In 1877, Davies was one of the Canadian counsel who appeared on behalf of the British Government before the Halifax Fisheries Commission, appointed under the Treaty of Washington (1871) to resolve outstanding issues, including fishing rights.  The Commission gave an award directing the United States to pay $5,500,000 to the British Government.

Davies was appointed Queen's Counsel in 1880, and knighted by Queen Victoria in 1897.

Political career
Davies was first elected to the House of Assembly as a Liberal in 1872 just prior to Prince Edward Island entering Canadian confederation. With the issue of Confederation resolved and the land question settled as a result of Canada's promise to fund land reform and the passage of the Land Purchase Act, the major issue remaining on the island was that of school funding and whether the school system should be entirely secular and public or whether separate schools for Catholics should be permitted.
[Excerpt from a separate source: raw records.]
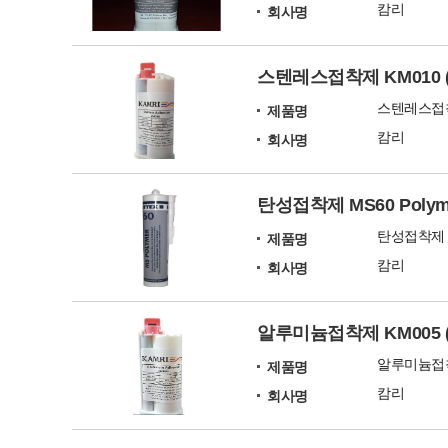
캄리
회사명
스텐레스접착제 KM010 (50
스텐레스접착제 
제품명
캄리
회사명
탄성접착제 MS60 Polymer
탄성접착제 MS
제품명
캄리
회사명
알루미늄접착제 KM005 (50
알루미늄접착제 
제품명
캄리
회사명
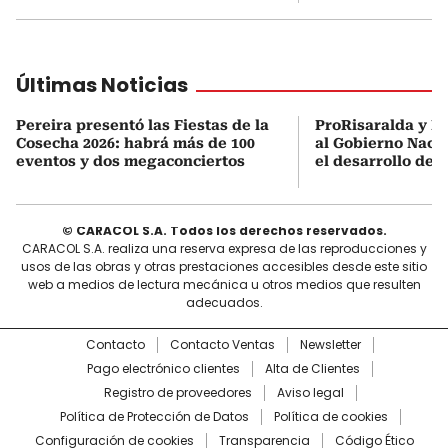
Últimas Noticias
Pereira presentó las Fiestas de la
ProRisaralda y R
Cosecha 2026: habrá más de 100
al Gobierno Nacio
eventos y dos megaconciertos
el desarrollo des
© CARACOL S.A. Todos los derechos reservados.
CARACOL S.A. realiza una reserva expresa de las reproducciones y
usos de las obras y otras prestaciones accesibles desde este sitio
web a medios de lectura mecánica u otros medios que resulten
adecuados.
Contacto
Contacto Ventas
Newsletter
Pago electrónico clientes
Alta de Clientes
Registro de proveedores
Aviso legal
Política de Protección de Datos
Política de cookies
Configuración de cookies
Transparencia
Código Ético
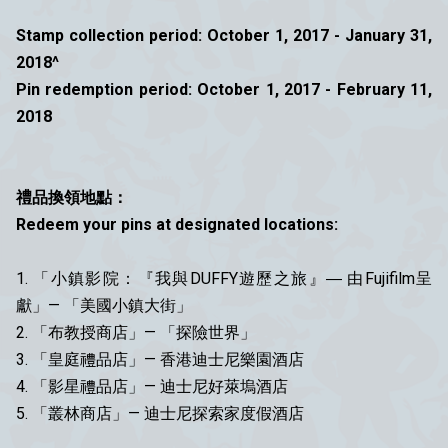
Stamp collection period: October 1, 2017 - January 31,
2018^
Pin redemption period: October 1, 2017 - February 11,
2018
禮品換領地點：
Redeem your pins at designated locations:
1. 「小鎮影院：『我與DUFFY遊歷之旅』― 由Fujifilm呈
獻」— 「美國小鎮大街」
2. 「布教授商店」— 「探險世界」
3. 「皇庭禮品店」— 香港迪士尼樂園酒店
4. 「影星禮品店」— 迪士尼好萊塢酒店
5. 「叢林商店」— 迪士尼探索家度假酒店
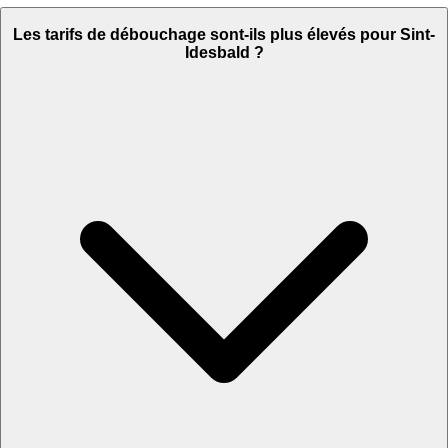
Les tarifs de débouchage sont-ils plus élevés pour Sint-
Idesbald ?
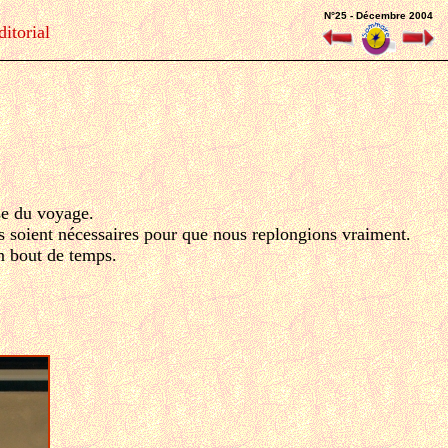
N°25 - Décembre 2004
itorial
se du voyage.
s soient nécessaires pour que nous replongions vraiment.
on bout de temps.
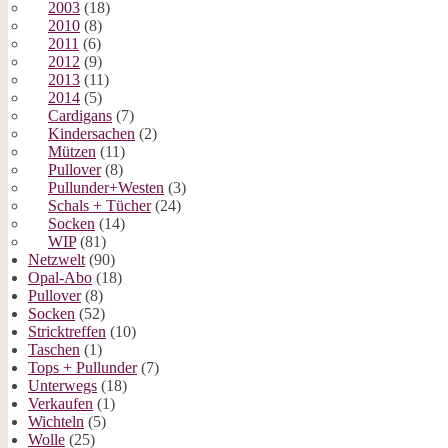
2003
(18)
2010
(8)
2011
(6)
2012
(9)
2013
(11)
2014
(5)
Cardigans
(7)
Kindersachen
(2)
Mützen
(11)
Pullover
(8)
Pullunder+Westen
(3)
Schals + Tücher
(24)
Socken
(14)
WIP
(81)
Netzwelt
(90)
Opal-Abo
(18)
Pullover
(8)
Socken
(52)
Stricktreffen
(10)
Taschen
(1)
Tops + Pullunder
(7)
Unterwegs
(18)
Verkaufen
(1)
Wichteln
(5)
Wolle
(25)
The issue divided both parties, and had led to the collapse of one government.

Following the defeat of the Conservative government of Lemuel Cambridge Owen in 1876, Davies established a coalition government of Protestant Liberals and Conservatives with himself as Premier and Attorney-General. The Davies government was formed to enact a Public Schools Act which made school attendance compulsory, and created a non-sectarian public school system. The act was passed in 1877 and, with the issue around which the coalition had been formed having been resolved, the coalition itself began to unravel. Davies' government reformed the civil service and brought in financial reforms before being defeated by the Conservatives in a Motion of No Confidence in 1879.

Davies won a seat in the House of Commons of Canada in the 1882 federal election as a Liberal.  When the Liberals formed government after the 1896 election under Sir Wilfrid Laurier, Davies became minister of marine and fisheries, and during 1898–1899 he was a member of the Anglo-American joint high commission at Quebec.

Supreme Court of Canada
In 1901, Davies was appointed to the Supreme Court of Canada. He was appointed Chief Justice in 1918. He was the oldest person to be appointed Chief Justice, at the age of 73 years, 172 days. Davies held the position until his death in Ottawa in 1924.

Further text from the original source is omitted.